The committee alleged in a press release that Stone was in Washington, D.C., on Jan. 5 and Jan. 6, and "was slated" to speak at the rally on the Ellipse preceding the Capitol breach. It also said he "solicited support to pay for security through the website"

Stone also allegedly remarked that he planned to "lead a march to the Capitol" from the Ellipse, the Jan. 6 panel said.

"I have said time and time again that I had no advance knowledge of the events that took place at the Capitol on that day," Stone said in a statement on his website. "Any statement, claim, insinuation, or report alleging, or even implying, that I had any involvement in or knowledge, whether advance or contemporaneous, about the commission of any unlawful acts by any person or group in or around the U.S. Capitol or anywhere in Washington, D.C. on January 6, 2021, is categorically false."

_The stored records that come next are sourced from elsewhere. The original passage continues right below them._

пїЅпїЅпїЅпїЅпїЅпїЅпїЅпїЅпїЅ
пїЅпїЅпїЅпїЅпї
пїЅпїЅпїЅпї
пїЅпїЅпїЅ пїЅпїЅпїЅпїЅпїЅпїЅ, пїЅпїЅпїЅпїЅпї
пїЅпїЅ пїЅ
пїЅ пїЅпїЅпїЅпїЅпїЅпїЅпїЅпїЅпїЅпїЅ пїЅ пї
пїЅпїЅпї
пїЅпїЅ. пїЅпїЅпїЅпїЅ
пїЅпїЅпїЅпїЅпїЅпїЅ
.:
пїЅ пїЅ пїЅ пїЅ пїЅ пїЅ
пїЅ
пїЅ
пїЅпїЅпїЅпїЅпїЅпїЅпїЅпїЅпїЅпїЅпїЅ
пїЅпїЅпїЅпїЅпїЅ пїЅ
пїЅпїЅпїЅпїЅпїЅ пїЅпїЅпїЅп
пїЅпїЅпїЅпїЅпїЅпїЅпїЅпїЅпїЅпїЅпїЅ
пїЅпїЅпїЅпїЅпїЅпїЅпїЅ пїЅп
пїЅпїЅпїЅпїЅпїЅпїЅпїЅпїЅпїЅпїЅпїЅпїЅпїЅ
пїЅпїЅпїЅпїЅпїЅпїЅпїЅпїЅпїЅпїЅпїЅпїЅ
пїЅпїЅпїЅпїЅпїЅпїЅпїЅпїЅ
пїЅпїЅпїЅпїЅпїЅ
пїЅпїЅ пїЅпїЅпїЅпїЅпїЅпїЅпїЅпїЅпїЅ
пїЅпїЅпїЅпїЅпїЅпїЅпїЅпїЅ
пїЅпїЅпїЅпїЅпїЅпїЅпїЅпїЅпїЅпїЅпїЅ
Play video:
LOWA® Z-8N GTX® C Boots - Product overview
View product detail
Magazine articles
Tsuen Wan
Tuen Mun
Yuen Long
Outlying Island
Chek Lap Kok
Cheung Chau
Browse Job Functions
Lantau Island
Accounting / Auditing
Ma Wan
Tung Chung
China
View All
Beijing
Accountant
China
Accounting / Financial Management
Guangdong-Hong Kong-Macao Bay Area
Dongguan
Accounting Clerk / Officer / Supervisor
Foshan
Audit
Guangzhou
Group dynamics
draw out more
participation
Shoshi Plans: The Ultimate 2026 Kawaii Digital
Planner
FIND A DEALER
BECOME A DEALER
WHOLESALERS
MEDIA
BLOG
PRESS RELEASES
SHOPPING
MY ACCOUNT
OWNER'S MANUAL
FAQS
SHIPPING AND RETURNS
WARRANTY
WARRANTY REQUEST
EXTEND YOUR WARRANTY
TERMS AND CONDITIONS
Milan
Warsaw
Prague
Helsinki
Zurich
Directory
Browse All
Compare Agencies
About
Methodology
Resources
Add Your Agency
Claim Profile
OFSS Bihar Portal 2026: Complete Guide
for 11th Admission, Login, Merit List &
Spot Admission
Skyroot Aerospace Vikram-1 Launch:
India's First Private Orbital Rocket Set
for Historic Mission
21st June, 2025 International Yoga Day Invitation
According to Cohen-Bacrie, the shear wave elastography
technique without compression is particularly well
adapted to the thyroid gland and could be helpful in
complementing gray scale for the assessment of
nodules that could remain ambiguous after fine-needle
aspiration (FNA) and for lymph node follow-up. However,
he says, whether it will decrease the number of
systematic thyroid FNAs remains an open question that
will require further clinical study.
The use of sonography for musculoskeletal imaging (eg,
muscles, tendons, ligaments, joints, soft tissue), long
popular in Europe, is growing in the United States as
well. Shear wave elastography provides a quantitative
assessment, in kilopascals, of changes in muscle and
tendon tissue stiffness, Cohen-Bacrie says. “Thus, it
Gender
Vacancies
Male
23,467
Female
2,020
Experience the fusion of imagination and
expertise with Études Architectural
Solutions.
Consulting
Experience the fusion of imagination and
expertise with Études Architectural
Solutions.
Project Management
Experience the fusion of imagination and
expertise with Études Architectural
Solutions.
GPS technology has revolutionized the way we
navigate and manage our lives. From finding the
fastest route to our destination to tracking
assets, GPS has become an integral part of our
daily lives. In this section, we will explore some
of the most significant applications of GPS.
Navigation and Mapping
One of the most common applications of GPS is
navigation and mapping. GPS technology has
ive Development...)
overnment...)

Regarding Jones, the panel said the InfoWars founder helped organize the Jan. 6 rally on the Ellipse, claiming he was told by the White House to lead a march to the Capitol. It also said he "repeatedly promoted unsupported allegations of election fraud."

Norman Pattis, lawyer for Jones, said "the First Amendment guarantees the right of assembly and the right to petition for redress of grievances. Congress’s attempt to chill ordinary Americans in the exercise of these rights is terrifying," according to NBC News.

"We will be in touch with Committee staff to determine what our next steps will be," Pattis added.

In addition to Stone and Jones, Taylor Budowich was also subpoenaed. The panel said Budowich "reportedly solicited a 501c(4) organization to conduct a social media and radio advertising campaign encouraging attendance at the January 6th Ellipse rally and advancing unsupported claims about the result of the election."

Also swept into the latest subpoena wave were Dustin Stockton and his fiancé Jennifer Lawrence, who were also involved in the rallies, according to the panel.

"We aren’t surprised by that the committee issued us subpoenas and have been expecting them. We are concerned that the timing during the week of Thanksgiving, while most normal business is closed, is further demonstration that this committee is not acting in good faith," Stockton and Lawrence said in a statement.

"In the many months since January 6th we have granted many reporters and outlets extensive on-the-record interviews because we are committed to getting to the truth about what happened," the couple said. "We remain committed to that transparency and pray for the opportunity to share our experiences to the public without the taint of misinformation that has become customary."

The subpoenas demanded records and testimony by mid-December.

The subpoenas come three weeks after the committee issued six others to Trump associates, including Michael Flynn, who were allegedly involved in efforts to cast doubt on the results of the 2020 presidential election or overturn it.